Saved entries:
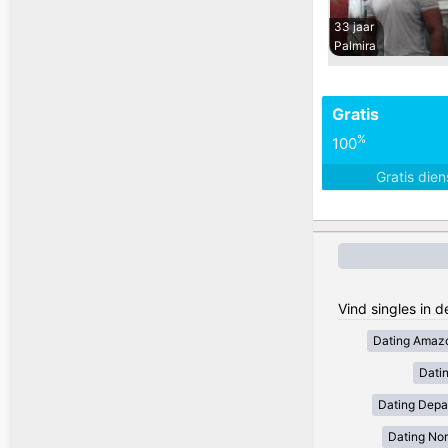
33 jaar
Palmira
Gratis
%
100
Gratis die
Vind singles in 
Dating Amaz
Dati
Dating Depa
Dating Nor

§ Task requirements:
Print the entries again exactly as they appear above. Do not print the pictures.

§ Answer area:
33 jaar
Palmira
Gratis
%
100
Gratis die
Vind singles in 
Dating Amaz
Dati
Dating Depa
Dating Nor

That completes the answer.